Karim Benfares: From an industry standpoint, it can be great because for some developers who may struggle to create games that make money, it can be great because they can have the opportunity to just have one game on GamePass. However, I think it can be dangerous at the same time. Because it can create a kind of “game-for-hire”, or “work-for-hire” system. Like the cinema industry and Netflix, where you can just have one game and you are paid for that, but you have no access to royalties or anything like that. You are just paid for one game, and then have to create another one. And I think that studios may become too dependent on Microsoft if it becomes too big. I think we have to keep both so as to make sure that studios and publishers can live together.

What’s the post-release strategy for Banishers? Any DLC or new characters?

Karim Benfares: We are thinking about it.

How long has the game been in development for?

Karim Benfares: Almost 5 years.

Last question… Going forward, you were able to make Life is Strange into some sort of a franchise. However, Remember Me and Vampyr were pretty much standalone games. What are your hopes for Banishers? Do you think we can expect more Banishers games in future, or is it going to be pretty much a standalone title? And after Banishers, what are your future plans as a studio?

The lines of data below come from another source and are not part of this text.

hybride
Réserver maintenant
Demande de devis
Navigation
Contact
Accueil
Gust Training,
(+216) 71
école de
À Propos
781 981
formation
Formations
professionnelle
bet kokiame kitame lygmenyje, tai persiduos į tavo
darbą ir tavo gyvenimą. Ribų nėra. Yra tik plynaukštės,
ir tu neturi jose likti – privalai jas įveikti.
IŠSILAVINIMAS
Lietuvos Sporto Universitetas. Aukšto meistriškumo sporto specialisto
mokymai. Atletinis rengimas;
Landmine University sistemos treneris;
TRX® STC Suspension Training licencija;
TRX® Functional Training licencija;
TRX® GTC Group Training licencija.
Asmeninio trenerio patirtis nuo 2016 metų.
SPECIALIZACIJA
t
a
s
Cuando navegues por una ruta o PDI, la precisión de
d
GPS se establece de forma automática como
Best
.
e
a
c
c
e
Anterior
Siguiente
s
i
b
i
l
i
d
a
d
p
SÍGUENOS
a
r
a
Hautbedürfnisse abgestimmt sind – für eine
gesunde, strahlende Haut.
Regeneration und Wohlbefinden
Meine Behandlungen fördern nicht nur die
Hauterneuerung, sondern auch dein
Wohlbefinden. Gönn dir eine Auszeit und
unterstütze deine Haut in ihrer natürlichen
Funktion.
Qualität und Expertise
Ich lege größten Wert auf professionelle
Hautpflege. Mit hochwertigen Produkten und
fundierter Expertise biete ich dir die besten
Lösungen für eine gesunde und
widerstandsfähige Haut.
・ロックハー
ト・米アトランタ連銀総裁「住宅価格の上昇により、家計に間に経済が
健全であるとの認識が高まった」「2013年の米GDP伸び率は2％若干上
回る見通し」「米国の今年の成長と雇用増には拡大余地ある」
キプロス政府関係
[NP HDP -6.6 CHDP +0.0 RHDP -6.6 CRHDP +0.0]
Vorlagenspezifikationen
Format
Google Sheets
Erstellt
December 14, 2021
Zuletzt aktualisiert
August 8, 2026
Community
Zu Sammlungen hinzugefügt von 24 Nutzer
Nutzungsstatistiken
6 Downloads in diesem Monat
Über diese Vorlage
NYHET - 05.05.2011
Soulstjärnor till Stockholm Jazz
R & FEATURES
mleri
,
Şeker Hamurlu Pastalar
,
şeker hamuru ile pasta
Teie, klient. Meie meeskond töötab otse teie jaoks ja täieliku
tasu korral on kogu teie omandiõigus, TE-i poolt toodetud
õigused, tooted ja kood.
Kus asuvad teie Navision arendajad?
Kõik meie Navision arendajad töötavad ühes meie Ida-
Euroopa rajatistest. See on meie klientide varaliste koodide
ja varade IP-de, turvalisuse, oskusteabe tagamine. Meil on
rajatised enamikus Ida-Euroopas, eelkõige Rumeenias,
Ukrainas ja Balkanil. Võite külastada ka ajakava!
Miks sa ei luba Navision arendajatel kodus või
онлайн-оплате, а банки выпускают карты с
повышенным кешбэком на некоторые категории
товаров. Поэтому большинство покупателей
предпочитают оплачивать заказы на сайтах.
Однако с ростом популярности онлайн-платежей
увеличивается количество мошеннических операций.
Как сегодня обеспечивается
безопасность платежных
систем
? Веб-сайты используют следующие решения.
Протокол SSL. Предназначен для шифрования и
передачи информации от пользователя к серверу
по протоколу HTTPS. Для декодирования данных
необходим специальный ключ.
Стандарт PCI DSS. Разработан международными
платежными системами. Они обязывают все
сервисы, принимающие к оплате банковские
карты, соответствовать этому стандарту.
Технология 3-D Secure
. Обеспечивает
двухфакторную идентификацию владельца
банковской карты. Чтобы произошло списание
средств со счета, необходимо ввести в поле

Phillipe Moreau: I don’t think we can say too much about it because we’re still in the process of growing the project and wanting it to evolve. But one thing’s for sure is that we want to capitalize on Banishers. If the IP is good enough, and if the reception is good from the audience and players… For sure, we’d want to continue to make action RPGs because we want to iterate upon our strengths, and want to learn from our mistakes, and do even better games next time. So I think we are in a good place. For Vampyr, we learned a lot, and we fixed a lot of the issues that we had. But I think Banishers will be even better. And hopefully in the future, our next games, our next action RPGs will be in the same spirit… Always narrative driven games, but always trying to be better.